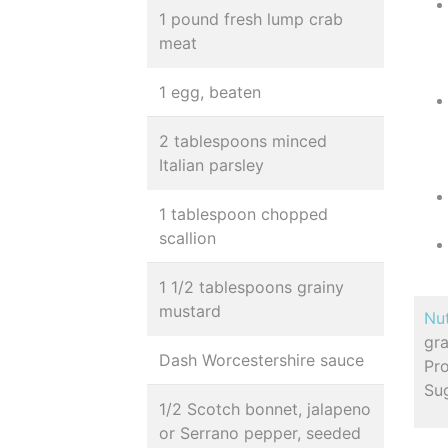
1 pound fresh lump crab
meat
1 egg, beaten
2 tablespoons minced
Italian parsley
1 tablespoon chopped
scallion
1 1/2 tablespoons grainy
mustard
Nut
gr
Dash Worcestershire sauce
Pro
Su
1/2 Scotch bonnet, jalapeno
or Serrano pepper, seeded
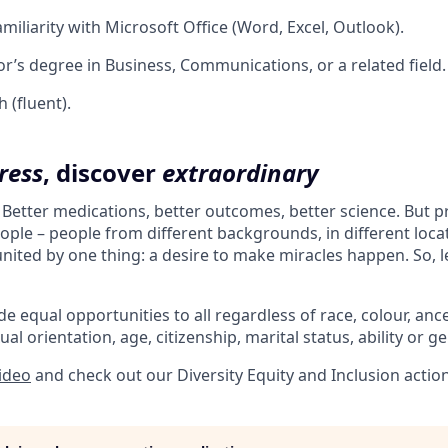
miliarity with Microsoft Office (Word, Excel, Outlook).
r’s degree in Business, Communications, or a related field.
 (fluent).
ress
, discover
extraordinary
. Better medications, better outcomes, better science. But 
ple – people from different backgrounds, in different loca
l united by one thing: a desire to make miracles happen. So, l
e equal opportunities to all regardless of race, colour, ances
ual orientation, age, citizenship, marital status, ability or g
video
and check out our Diversity Equity and Inclusion actio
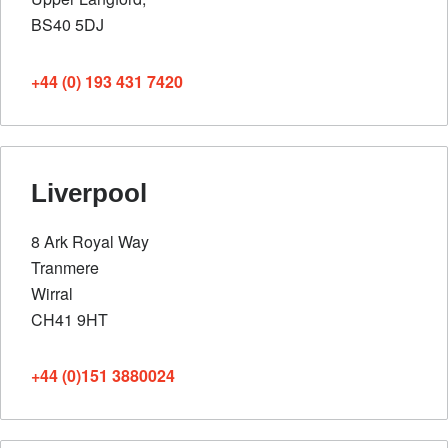
BS40 5DJ
+44 (0) 193 431 7420
Liverpool
8 Ark Royal Way
Tranmere
Wirral
CH41 9HT
+44 (0)151 3880024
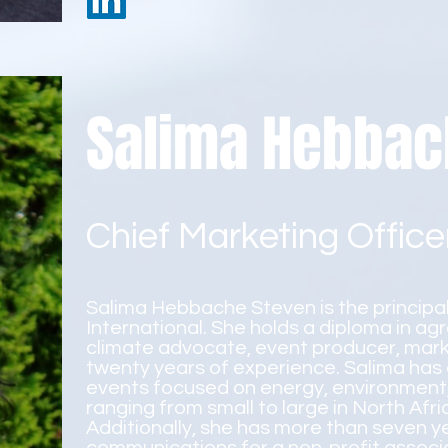
Salima Hebbac
Chief Marketing Office
Salima Hebbache Steven is the principa
International. She holds a diploma in ag
climate advocate, event producer, mark
twenty years of experience. Salima has
events focused on energy, environment, 
ranging from small to large in North Afr
Additionally, she has more than seven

+++

## Problem to solve
Find the line that contains "ranging from small to large in North Afr". Copy it and every line after it to the end of the records, exactly, and nothing more.

## Response to the task
ranging from small to large in North Afr
Additionally, she has more than seven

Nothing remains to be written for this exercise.